O Supremo Tribunal Federal decidiu, no dia 13 de junho, criminalizar a homofobia como forma de racismo. O Congresso Nacional foi declarado omisso pela Corte por não ter aprovado matéria sobre o caso. Assim, a maioria dos ministros determinou que casos de agressões contra o público LGBT (lésbicas, gays, bissexuais, transexuais e travestis) sejam enquadrados como crime de racismo até que uma norma específica seja aprovada pelo omisso Congresso.
Em seu voto, a ministra Cármen Lúcia deixou a seguinte reflexão: “Numa sociedade discriminatória como a que vivemos, a mulher é diferente, o negro é diferente, o homossexual é diferente, o transexual é o diferente, diferente de quem traçou o modelo porque tinha poder para ser o espelho. Preconceito tem a ver com poder e comando”.
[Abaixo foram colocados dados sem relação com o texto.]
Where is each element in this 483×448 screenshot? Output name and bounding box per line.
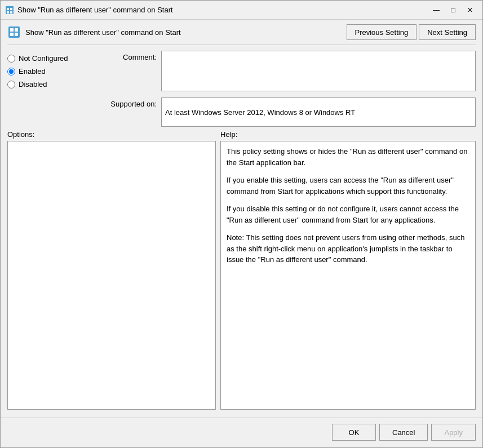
help-paragraph-2: If you enable this setting, users can ac… — [227, 175, 469, 197]
disabled-label: Disabled — [19, 80, 47, 88]
comment-label: Comment: — [106, 51, 157, 61]
right-panel: Comment: Supported on: At least Windows … — [106, 51, 476, 127]
svg-rect-9 — [15, 33, 18, 36]
policy-header: Show "Run as different user" command on … — [7, 24, 476, 45]
policy-icon — [7, 25, 21, 39]
not-configured-option[interactable]: Not Configured — [7, 53, 106, 64]
window-icon — [5, 6, 14, 15]
footer: OK Cancel Apply — [1, 418, 482, 447]
enabled-label: Enabled — [19, 67, 46, 76]
nav-buttons: Previous Setting Next Setting — [347, 24, 476, 40]
supported-label: Supported on: — [106, 97, 157, 108]
svg-rect-3 — [7, 11, 9, 14]
comment-field-container — [161, 51, 476, 93]
close-button[interactable]: ✕ — [462, 4, 478, 16]
enabled-radio[interactable] — [7, 68, 15, 76]
help-paragraph-3: If you disable this setting or do not co… — [227, 203, 469, 225]
previous-setting-button[interactable]: Previous Setting — [347, 24, 417, 40]
not-configured-label: Not Configured — [19, 54, 68, 63]
svg-rect-2 — [10, 8, 12, 10]
svg-rect-1 — [7, 8, 9, 10]
cancel-button[interactable]: Cancel — [379, 424, 428, 441]
help-title: Help: — [220, 130, 476, 139]
help-panel: Help: This policy setting shows or hides… — [220, 130, 476, 410]
title-bar: Show "Run as different user" command on … — [1, 1, 482, 20]
minimize-button[interactable]: — — [428, 4, 444, 16]
help-text-box[interactable]: This policy setting shows or hides the "… — [220, 141, 476, 410]
svg-rect-5 — [8, 26, 20, 38]
ok-button[interactable]: OK — [332, 424, 376, 441]
left-panel: Not Configured Enabled Disabled — [7, 51, 106, 127]
options-panel: Options: — [7, 130, 216, 410]
next-setting-button[interactable]: Next Setting — [419, 24, 476, 40]
comment-row: Comment: — [106, 51, 476, 93]
svg-rect-7 — [15, 28, 18, 32]
help-paragraph-4: Note: This setting does not prevent user… — [227, 232, 469, 265]
window-title: Show "Run as different user" command on … — [17, 6, 425, 14]
maximize-button[interactable]: □ — [445, 4, 461, 16]
main-area: Not Configured Enabled Disabled Comment: — [7, 51, 476, 410]
svg-rect-6 — [10, 28, 14, 32]
main-window: Show "Run as different user" command on … — [0, 0, 483, 448]
policy-title: Show "Run as different user" command on … — [25, 28, 181, 37]
window-controls: — □ ✕ — [428, 4, 478, 16]
options-title: Options: — [7, 130, 216, 139]
options-box — [7, 141, 216, 410]
disabled-radio[interactable] — [7, 81, 15, 88]
supported-value: At least Windows Server 2012, Windows 8 … — [161, 97, 476, 127]
help-paragraph-1: This policy setting shows or hides the "… — [227, 146, 469, 168]
not-configured-radio[interactable] — [7, 55, 15, 63]
svg-rect-4 — [10, 11, 12, 14]
content-area: Show "Run as different user" command on … — [1, 20, 482, 414]
svg-rect-8 — [10, 33, 14, 36]
top-section: Not Configured Enabled Disabled Comment: — [7, 51, 476, 127]
supported-row: Supported on: At least Windows Server 20… — [106, 97, 476, 127]
supported-field-container: At least Windows Server 2012, Windows 8 … — [161, 97, 476, 127]
bottom-section: Options: Help: This policy setting shows… — [7, 130, 476, 410]
comment-textarea[interactable] — [161, 51, 476, 91]
disabled-option[interactable]: Disabled — [7, 79, 106, 90]
apply-button[interactable]: Apply — [431, 424, 476, 441]
enabled-option[interactable]: Enabled — [7, 66, 106, 77]
policy-title-section: Show "Run as different user" command on … — [7, 25, 181, 39]
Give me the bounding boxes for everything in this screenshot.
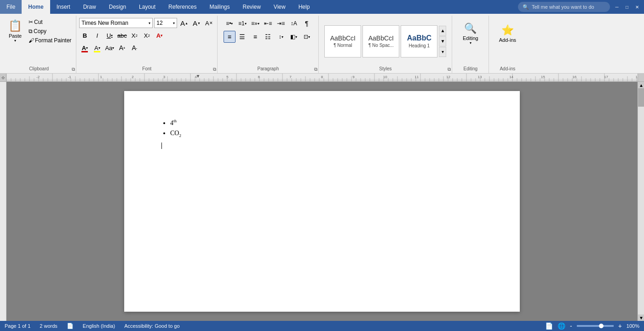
tab-file[interactable]: File — [0, 0, 22, 14]
format-painter-button[interactable]: 🖌 Format Painter — [27, 36, 73, 45]
tell-me-search[interactable]: 🔍 Tell me what you want to do — [518, 2, 610, 12]
justify-button[interactable]: ☷ — [262, 31, 274, 43]
document-page[interactable]: 4th CO2 — [124, 91, 520, 312]
addins-button[interactable]: ⭐ Add-ins — [494, 17, 521, 50]
ruler-area: ⊹ -2-1123456789101112131415161718 ▼ — [0, 74, 644, 82]
status-bar-right: 📄 🌐 - + 100% — [545, 322, 639, 330]
zoom-slider[interactable] — [577, 325, 614, 327]
style-heading1[interactable]: AaBbC Heading 1 — [401, 25, 437, 57]
grow-font-button-2[interactable]: A+ — [116, 42, 127, 53]
underline-button[interactable]: U ▾ — [104, 30, 115, 41]
tab-help[interactable]: Help — [292, 0, 316, 14]
tab-home[interactable]: Home — [22, 0, 50, 14]
scrollbar-down-arrow[interactable]: ▼ — [638, 314, 644, 321]
line-spacing-button[interactable]: ↕▾ — [275, 31, 287, 43]
tab-draw[interactable]: Draw — [77, 0, 103, 14]
show-paragraph-marks-button[interactable]: ¶ — [301, 17, 313, 29]
superscript-button[interactable]: X2 — [141, 30, 152, 41]
cut-button[interactable]: ✂ Cut — [27, 17, 73, 27]
styles-group: AaBbCcI ¶ Normal AaBbCcI ¶ No Spac... Aa… — [319, 16, 452, 73]
style-normal[interactable]: AaBbCcI ¶ Normal — [324, 25, 361, 57]
style-no-spacing-label: ¶ No Spac... — [368, 43, 394, 48]
subscript-button[interactable]: X2 — [129, 30, 140, 41]
font-expand-button[interactable]: ⧉ — [213, 67, 216, 72]
maximize-button[interactable]: □ — [624, 4, 630, 10]
close-button[interactable]: ✕ — [634, 4, 640, 10]
tab-design[interactable]: Design — [103, 0, 132, 14]
font-name-selector[interactable]: Times New Roman ▾ — [79, 18, 153, 28]
bullets-button[interactable]: ≡•▾ — [224, 17, 236, 29]
addins-group: ⭐ Add-ins Add-ins — [489, 16, 526, 73]
search-icon: 🔍 — [523, 4, 529, 10]
increase-indent-button[interactable]: ⇥≡ — [275, 17, 287, 29]
italic-button[interactable]: I — [92, 30, 103, 41]
language: English (India) — [83, 323, 115, 329]
style-heading1-label: Heading 1 — [409, 43, 430, 48]
document-bullet-list: 4th CO2 — [170, 119, 492, 137]
view-web-button[interactable]: 🌐 — [558, 322, 565, 330]
paragraph-expand-button[interactable]: ⧉ — [314, 67, 317, 72]
tab-insert[interactable]: Insert — [50, 0, 77, 14]
shrink-font-button-2[interactable]: A- — [129, 42, 140, 53]
copy-button[interactable]: ⧉ Copy — [27, 27, 73, 36]
styles-expand-button[interactable]: ⧉ — [448, 67, 451, 72]
view-layout-button[interactable]: 📄 — [545, 322, 553, 330]
document-cursor-line[interactable] — [161, 142, 492, 149]
scrollbar-track[interactable] — [638, 88, 644, 314]
ruler-indent-marker[interactable]: ▼ — [196, 74, 201, 79]
cut-icon: ✂ — [29, 19, 33, 25]
tab-mailings[interactable]: Mailings — [203, 0, 236, 14]
shrink-font-button[interactable]: A▼ — [191, 17, 202, 29]
align-center-button[interactable]: ☰ — [236, 31, 248, 43]
zoom-thumb[interactable] — [599, 324, 604, 328]
paragraph-row-2: ≡ ☰ ≡ ☷ ↕▾ ◧ ▾ ⊡▾ — [224, 31, 313, 43]
clipboard-expand-button[interactable]: ⧉ — [72, 67, 75, 72]
document-area[interactable]: 4th CO2 — [6, 82, 638, 321]
tab-view[interactable]: View — [267, 0, 292, 14]
zoom-plus-button[interactable]: + — [618, 322, 622, 330]
highlight-color-button[interactable]: A ▾ — [92, 42, 103, 53]
shading-button[interactable]: ◧ ▾ — [288, 31, 300, 43]
borders-button[interactable]: ⊡▾ — [301, 31, 313, 43]
styles-scroll-down[interactable]: ▼ — [439, 36, 446, 46]
font-color-button[interactable]: A ▾ — [79, 42, 90, 53]
decrease-indent-button[interactable]: ⇤≡ — [262, 17, 274, 29]
editing-button[interactable]: 🔍 Editing ▾ — [457, 17, 484, 50]
scrollbar-up-arrow[interactable]: ▲ — [638, 82, 644, 88]
clear-formatting-button[interactable]: A✕ — [203, 17, 214, 29]
multilevel-list-button[interactable]: ≡»▾ — [249, 17, 261, 29]
font-row-1: Times New Roman ▾ 12 ▾ A▲ A▼ A✕ — [79, 17, 214, 29]
sort-button[interactable]: ↕A — [288, 17, 300, 29]
tab-review[interactable]: Review — [236, 0, 267, 14]
copy-label: Copy — [34, 28, 46, 34]
ribbon: 📋 Paste ▾ ✂ Cut ⧉ Copy 🖌 Format Painter — [0, 14, 644, 74]
paste-button[interactable]: 📋 Paste ▾ — [5, 17, 26, 44]
style-no-spacing[interactable]: AaBbCcI ¶ No Spac... — [362, 25, 399, 57]
shading-dropdown: ▾ — [295, 35, 297, 39]
grow-font-button[interactable]: A▲ — [178, 17, 190, 29]
tab-references[interactable]: References — [162, 0, 203, 14]
tab-layout[interactable]: Layout — [132, 0, 162, 14]
tabs-right-area: 🔍 Tell me what you want to do ─ □ ✕ — [518, 2, 644, 12]
styles-more-button[interactable]: ▾ — [439, 47, 446, 57]
zoom-minus-button[interactable]: - — [570, 322, 572, 330]
word-count: 2 words — [40, 323, 58, 329]
left-ruler — [0, 82, 6, 321]
numbering-button[interactable]: ≡1▾ — [236, 17, 248, 29]
align-left-button[interactable]: ≡ — [224, 31, 236, 43]
text-effects-button[interactable]: A▾ — [154, 30, 165, 41]
align-right-button[interactable]: ≡ — [249, 31, 261, 43]
svg-text:7: 7 — [289, 75, 292, 79]
strikethrough-button[interactable]: abc — [116, 30, 127, 41]
paste-label: Paste — [9, 33, 22, 39]
svg-text:15: 15 — [541, 75, 545, 79]
bold-button[interactable]: B — [79, 30, 90, 41]
svg-text:11: 11 — [414, 75, 419, 79]
bullet-2-subscript: 2 — [179, 133, 181, 137]
minimize-button[interactable]: ─ — [614, 4, 620, 10]
styles-scroll-up[interactable]: ▲ — [439, 26, 446, 36]
font-size-selector[interactable]: 12 ▾ — [154, 18, 177, 28]
scrollbar-thumb[interactable] — [638, 88, 644, 107]
editing-search-icon: 🔍 — [464, 23, 477, 34]
change-case-button[interactable]: Aa▾ — [104, 42, 115, 53]
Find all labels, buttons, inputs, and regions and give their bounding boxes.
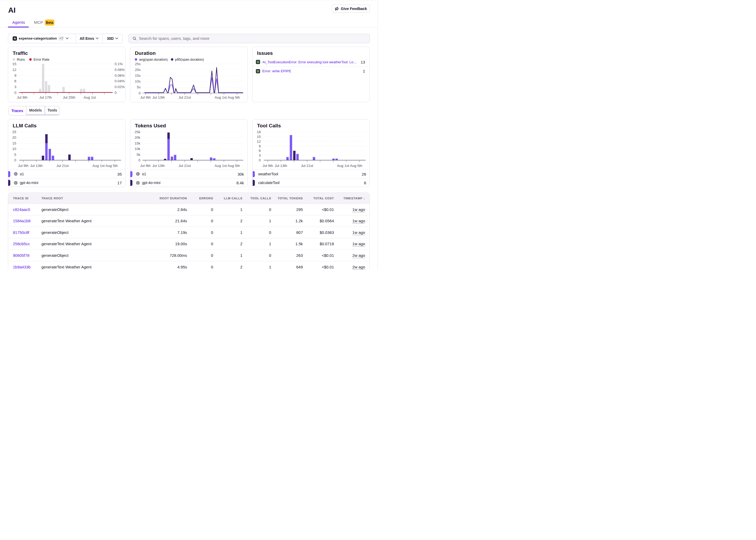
svg-text:Aug 5th: Aug 5th (105, 164, 118, 168)
svg-text:Aug 1st: Aug 1st (215, 95, 227, 99)
svg-text:20k: 20k (134, 136, 140, 139)
svg-text:0: 0 (14, 158, 16, 162)
svg-text:Jul 21st: Jul 21st (301, 164, 313, 168)
svg-text:15s: 15s (135, 73, 141, 77)
svg-text:5k: 5k (137, 152, 141, 156)
svg-text:Jul 21st: Jul 21st (57, 164, 69, 168)
svg-text:Jul 25th: Jul 25th (63, 95, 75, 99)
svg-text:Aug 1st: Aug 1st (83, 95, 96, 99)
svg-text:25s: 25s (135, 62, 141, 66)
svg-text:10: 10 (12, 147, 16, 151)
svg-text:20: 20 (12, 136, 16, 139)
svg-text:0: 0 (14, 91, 16, 95)
svg-text:0: 0 (138, 158, 141, 162)
svg-text:0.1%: 0.1% (115, 62, 123, 66)
svg-text:Aug 1st: Aug 1st (92, 164, 105, 168)
svg-text:10s: 10s (135, 79, 141, 83)
svg-text:9: 9 (258, 144, 261, 148)
svg-text:Jul 13th: Jul 13th (152, 164, 165, 168)
svg-text:Jul 13th: Jul 13th (275, 164, 287, 168)
svg-text:0.04%: 0.04% (115, 79, 125, 83)
svg-text:3: 3 (258, 154, 261, 157)
svg-text:Aug 5th: Aug 5th (227, 95, 240, 99)
svg-text:0.08%: 0.08% (115, 68, 125, 72)
svg-text:15: 15 (12, 62, 16, 66)
svg-text:Jul 9th: Jul 9th (18, 164, 29, 168)
svg-text:20s: 20s (135, 68, 141, 72)
svg-text:9: 9 (14, 73, 16, 77)
svg-text:18: 18 (257, 130, 261, 134)
svg-text:Jul 9th: Jul 9th (140, 164, 151, 168)
svg-text:0: 0 (139, 91, 141, 95)
svg-text:Jul 9th: Jul 9th (140, 95, 151, 99)
svg-text:0.06%: 0.06% (115, 73, 125, 77)
svg-text:0: 0 (258, 158, 261, 162)
svg-text:5: 5 (14, 152, 16, 156)
svg-text:Jul 13th: Jul 13th (152, 95, 165, 99)
svg-text:6: 6 (14, 79, 16, 83)
svg-text:3: 3 (14, 85, 16, 89)
svg-text:Aug 1st: Aug 1st (337, 164, 349, 168)
svg-text:15: 15 (257, 134, 261, 138)
svg-text:15k: 15k (134, 141, 140, 145)
svg-text:Aug 1st: Aug 1st (215, 164, 227, 168)
svg-text:15: 15 (12, 141, 16, 145)
svg-text:Jul 13th: Jul 13th (30, 164, 43, 168)
svg-text:12: 12 (12, 68, 16, 72)
svg-text:Jul 9th: Jul 9th (17, 95, 27, 99)
svg-text:5s: 5s (137, 85, 141, 89)
svg-text:0.02%: 0.02% (115, 85, 125, 89)
svg-text:Aug 5th: Aug 5th (227, 164, 240, 168)
svg-text:10k: 10k (134, 147, 140, 151)
svg-text:Jul 17th: Jul 17th (39, 95, 52, 99)
svg-text:Jul 21st: Jul 21st (179, 164, 191, 168)
svg-text:Jul 9th: Jul 9th (262, 164, 273, 168)
svg-text:25k: 25k (134, 130, 140, 134)
svg-text:12: 12 (257, 139, 261, 143)
svg-text:0: 0 (115, 91, 117, 95)
svg-text:6: 6 (258, 149, 261, 153)
svg-text:Aug 5th: Aug 5th (350, 164, 362, 168)
svg-text:Jul 21st: Jul 21st (179, 95, 191, 99)
svg-text:25: 25 (12, 130, 16, 134)
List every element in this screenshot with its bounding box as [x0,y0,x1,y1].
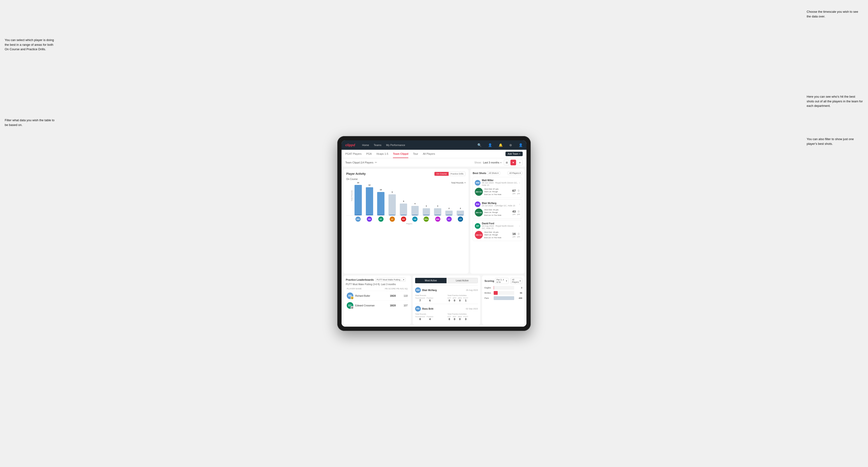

Decisão mais do que acertada. Ora, a discussão não surgiu do nada. A todo momento a imprensa divulga casos em que uma pessoa foi agredida ou morta pelo simples fato de ser LGBT. São tantas vítimas que não dá para enquadrar em tão poucas linhas.
Não é normal odiar o outro apenas porque ele não é como você. Todos – e não estou falando apenas todos os que convém à maioria – devem ter seus direitos assegurados. Todos merecem liberdade para escolher quem amar, segurança e respeito.
Demora-se a entender que a vida do outro não nos pertence. A orientação sexual de cada um não é problema meu, seu, de ninguém.
A Constituição Federal determina como fundamentos da República Federativa do Brasil, no inciso IV do artigo 3º, promover o bem de todos, sem preconceitos de origem, raça, sexo, cor, idade e quaisquer outras formas de discriminação. Se você analisar letra por letra deste enunciado irá ter a certeza de que o Congresso Nacional foi omisso sim. Este fechou os olhos com uma venda de ideologias retrógadas e virou as costas para o fato de que a LGTBfobia existe e tem feito muitas vítimas.
Nossa sociedade tende a seguir as regras apenas diante de sanções. Talvez para alguns criminalizar a LGTBfobia possa parecer exagerada. Eu não vejo assim. Enxergo uma porta que se abre para acolher potenciais vítimas. Essa pode ser a medida que salvará a vida de outras Dandaras.